The trial court based its upward durational departure on the multiple number and types of penetrations involved in this case. Generally, multiple acts of penetration alone will justify a double durational departure. State v. Mesich, 396 N.W.2d 46, 52 (Minn. App. 1986), review denied (Minn. Jan. 2, 1987).
Here, the evidence shows that Freeman penetrated A.D. multiple times and engaged in four different types of penetration. The multiple number and types of penetration make this case significantly more serious than the typical case of third-degree criminal sexual conduct. Freeman argues, without citing any caselaw, that evidence of multiple penetrations alone is not enough to support a durational departure, and that there must also be evidence that the assailant used force or held a position of authority.
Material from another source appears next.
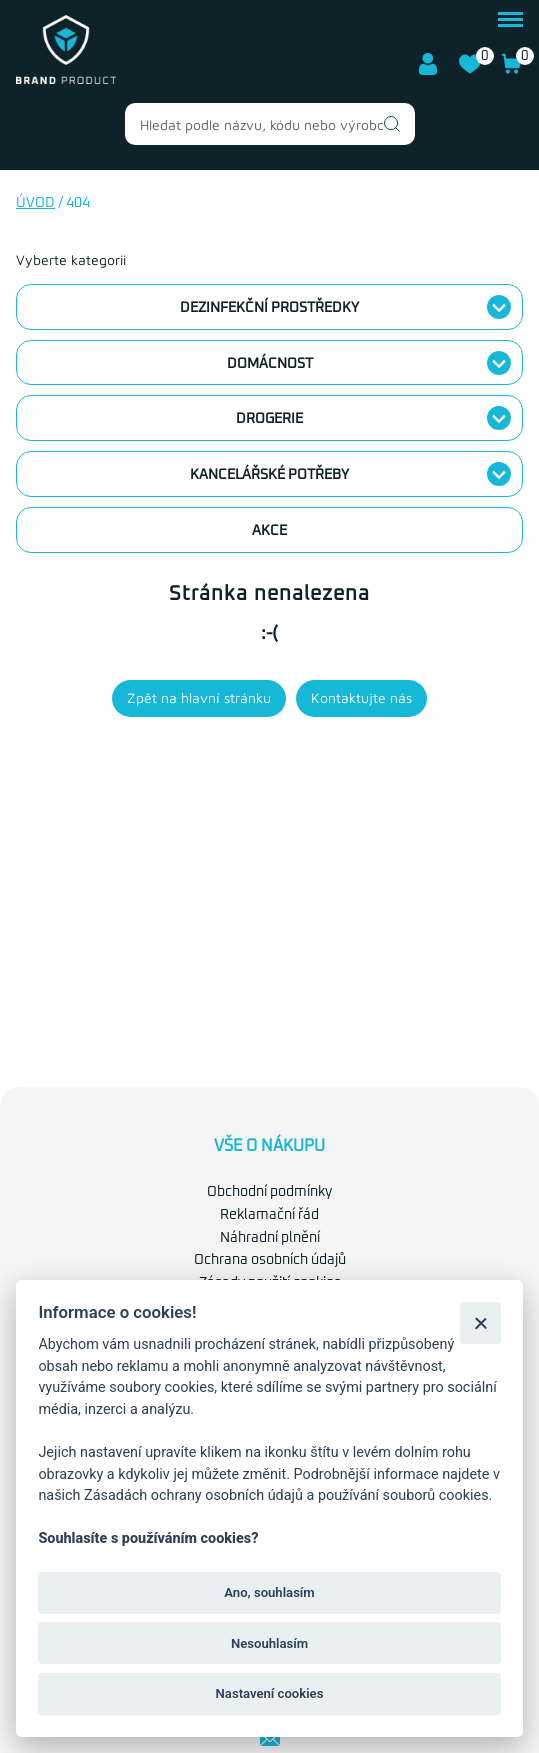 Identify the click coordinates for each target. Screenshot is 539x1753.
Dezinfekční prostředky (269, 308)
But Freeman’s argument conflicts with this court’s language in Mesich, which specifically states that multiple acts of penetration alone will justify up to a double durational departure. 396N.W.2d at 52. Here, the trial court appropriately relied on the multiple number and types of penetration alone to justify imposing an upward durational departure.
Based on this record, we conclude that the trial court was within its discretion in finding aggravating factors sufficient to justify an upward durational departure and sentencing Freeman to a stayed sentence of 36 months.